The embodiment discussed herein is related to information processing.


BACKGROUND

In recent information processing apparatuses (computers), a cache memory is often provided together with a central processing unit (CPU) in an arithmetic processing unit. Information stored in the cache memory is an instruction executed by the CPU or data used to execute the instruction.


When information used for instruction processing of the CPU exists in the cache memory and reading of the information from the cache memory succeeds, it is called a cache hit. On the other hand, when the information used for the instruction processing does not exist in the cache memory and reading of the information from the cache memory fails, it is called a cache miss.


In relation to the cache miss, there is known a compiler device for a computer system that may improve a hit rate of a cache memory. There is also known a CPU memory access analysis device that outputs a CPU memory access state with a low bandwidth without affecting behavior of a system in order to optimize a processing speed of software by CPU memory access analysis.


Examples of the related art include as follows: Japanese Laid-open Patent Publication No. 2009-277243; and Japanese Laid-open Patent Publication No. 2006-285430.


SUMMARY

According to an aspect of the embodiments, there is provided an information processing apparatus including: an arithmetic processing unit that includes: a processor that executes a program; and a cache memory coupled to the processor.
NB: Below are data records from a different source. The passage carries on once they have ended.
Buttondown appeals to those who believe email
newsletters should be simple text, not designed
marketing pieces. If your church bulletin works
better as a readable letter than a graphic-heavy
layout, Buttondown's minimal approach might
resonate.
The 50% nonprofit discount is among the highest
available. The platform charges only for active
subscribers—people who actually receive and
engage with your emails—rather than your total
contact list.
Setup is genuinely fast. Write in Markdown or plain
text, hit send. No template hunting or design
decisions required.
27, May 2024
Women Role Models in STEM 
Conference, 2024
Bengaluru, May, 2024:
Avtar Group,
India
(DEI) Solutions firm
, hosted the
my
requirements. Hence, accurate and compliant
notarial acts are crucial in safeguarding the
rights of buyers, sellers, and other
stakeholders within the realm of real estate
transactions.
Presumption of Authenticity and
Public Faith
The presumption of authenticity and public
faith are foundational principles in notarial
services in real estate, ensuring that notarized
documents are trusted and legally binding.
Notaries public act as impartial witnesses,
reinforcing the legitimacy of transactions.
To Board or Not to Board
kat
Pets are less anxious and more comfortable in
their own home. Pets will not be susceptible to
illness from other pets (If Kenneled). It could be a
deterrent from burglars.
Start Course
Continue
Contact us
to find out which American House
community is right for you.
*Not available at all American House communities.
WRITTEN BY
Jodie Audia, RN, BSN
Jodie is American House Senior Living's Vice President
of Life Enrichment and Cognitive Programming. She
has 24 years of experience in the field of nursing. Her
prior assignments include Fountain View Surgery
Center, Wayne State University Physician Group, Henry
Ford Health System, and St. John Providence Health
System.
In an example, the cache memory includes: an acquisition unit that acquires a physical address of target information that is a target of an event that has occurred in the cache memory when the program is executed; and a generation unit that converts the physical address of the target information into a virtual address of the target information by using correspondence information that indicates correspondence between the physical address of the target information and the virtual address of the target information, and generates log information in which virtual address information that indicates the virtual address of the target information and identification information of the event are associated with each other.


The object and advantages of the invention will be realized and attained by means of the elements and combinations particularly pointed out in the claims.
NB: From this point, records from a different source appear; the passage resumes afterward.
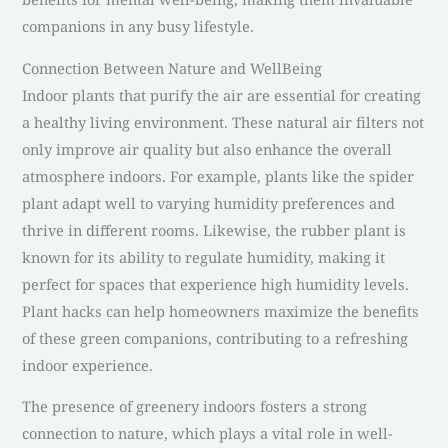
companions in any busy lifestyle.
Connection Between Nature and WellBeing
Indoor plants that purify the air are essential for creating
a healthy living environment. These natural air filters not
only improve air quality but also enhance the overall
atmosphere indoors. For example, plants like the spider
plant adapt well to varying humidity preferences and
thrive in different rooms. Likewise, the rubber plant is
known for its ability to regulate humidity, making it
perfect for spaces that experience high humidity levels.
Plant hacks can help homeowners maximize the benefits
of these green companions, contributing to a refreshing
indoor experience.
The presence of greenery indoors fosters a strong
connection to nature, which plays a vital role in well-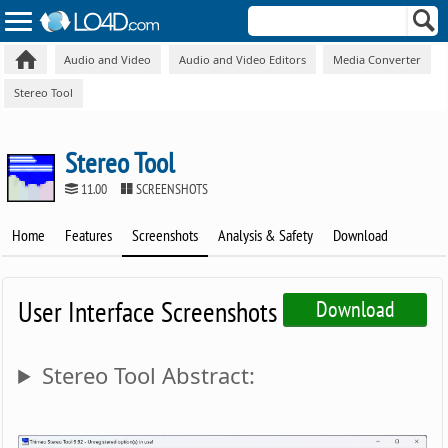
Audio and Video
Audio and Video Editors
Media Converter
Stereo Tool
Stereo Tool
11.00
SCREENSHOTS
Home
Features
Screenshots
Analysis & Safety
Download
User Interface Screenshots
Download
Stereo Tool Abstract: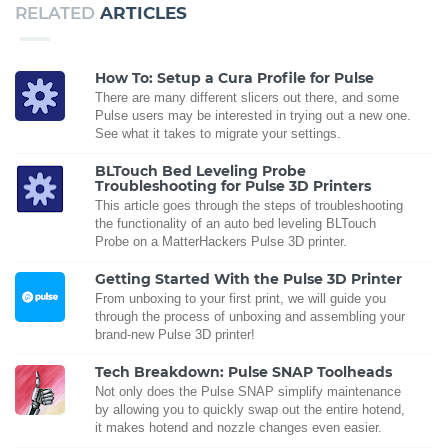
RELATED
ARTICLES
How To: Setup a Cura Profile for Pulse
There are many different slicers out there, and some
Pulse users may be interested in trying out a new one.
See what it takes to migrate your settings.
BLTouch Bed Leveling Probe
Troubleshooting for Pulse 3D Printers
This article goes through the steps of troubleshooting
the functionality of an auto bed leveling BLTouch
Probe on a MatterHackers Pulse 3D printer.
Getting Started With the Pulse 3D Printer
From unboxing to your first print, we will guide you
through the process of unboxing and assembling your
brand-new Pulse 3D printer!
Tech Breakdown: Pulse SNAP Toolheads
Not only does the Pulse SNAP simplify maintenance
by allowing you to quickly swap out the entire hotend,
it makes hotend and nozzle changes even easier.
It is to be understood that both the foregoing general description and the following detailed description are exemplary and explanatory and are not restrictive of the invention.
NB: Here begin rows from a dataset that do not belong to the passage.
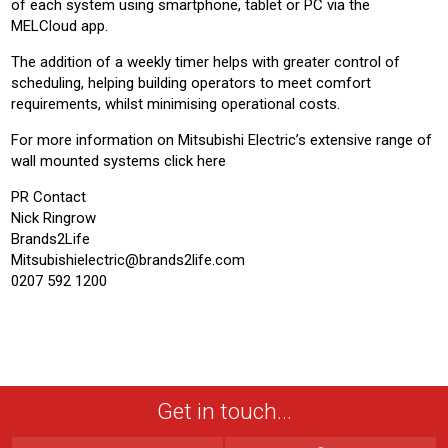
of each system using smartphone, tablet or PC via the
MELCloud app.
The addition of a weekly timer helps with greater control of
scheduling, helping building operators to meet comfort
requirements, whilst minimising operational costs.
For more information on Mitsubishi Electric’s extensive range of
wall mounted systems click here
PR Contact
Nick Ringrow
Brands2Life
Mitsubishielectric@brands2life.com
0207 592 1200
Get in touch...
BRIEF DESCRIPTION OF DRAWINGS


FIG. 1 is a configuration diagram of an information processing apparatus;



FIG. 2 is a flowchart of log generation processing;



FIG. 3 is a first hardware configuration diagram of the information processing apparatus;



FIG. 4 is a hardware configuration diagram of an L2 cache;



FIG. 5 is a diagram illustrating a conversion table;



FIG. 6 is a diagram illustrating a virtual address and a physical address;



FIG. 7 is a diagram illustrating log information;



FIG. 8 is a hardware configuration diagram of a table control unit;



FIG. 9 is a diagram illustrating update information;



FIG. 10 is a hardware configuration diagram of a log control unit;



FIG. 11 is a diagram illustrating an operation of the information processing apparatus in a cache monitor mode;



FIG. 12 is a diagram illustrating an operation of the information processing apparatus in a log acquisition mode;



FIG. 13 is a diagram illustrating the log generation processing;



FIG. 14 is a diagram illustrating analysis processing;



FIG. 15 is a diagram illustrating a virtual address table;



FIG. 16 is a flowchart of table generation processing;



FIG. 17 is a diagram illustrating log information acquired in processing in the log acquisition mode;



FIG. 18 is a flowchart of log information analysis processing;



FIG. 19 is a diagram illustrating the virtual address table to which columns are added; and



FIG. 20 is a second hardware configuration diagram of the information processing apparatus.





DESCRIPTION OF EMBODIMENTS

A cache miss may occur in a case where prefetch of data to be accessed fails due to an unexpected result at the time of prefetching the data in a cache memory. In this case, a cause of the cache miss is a prefetch failure for specific data. Furthermore, a cache miss may occur also in a case where data is expelled from a cache memory. In this case, a cause of the cache miss is expulsion of specific data.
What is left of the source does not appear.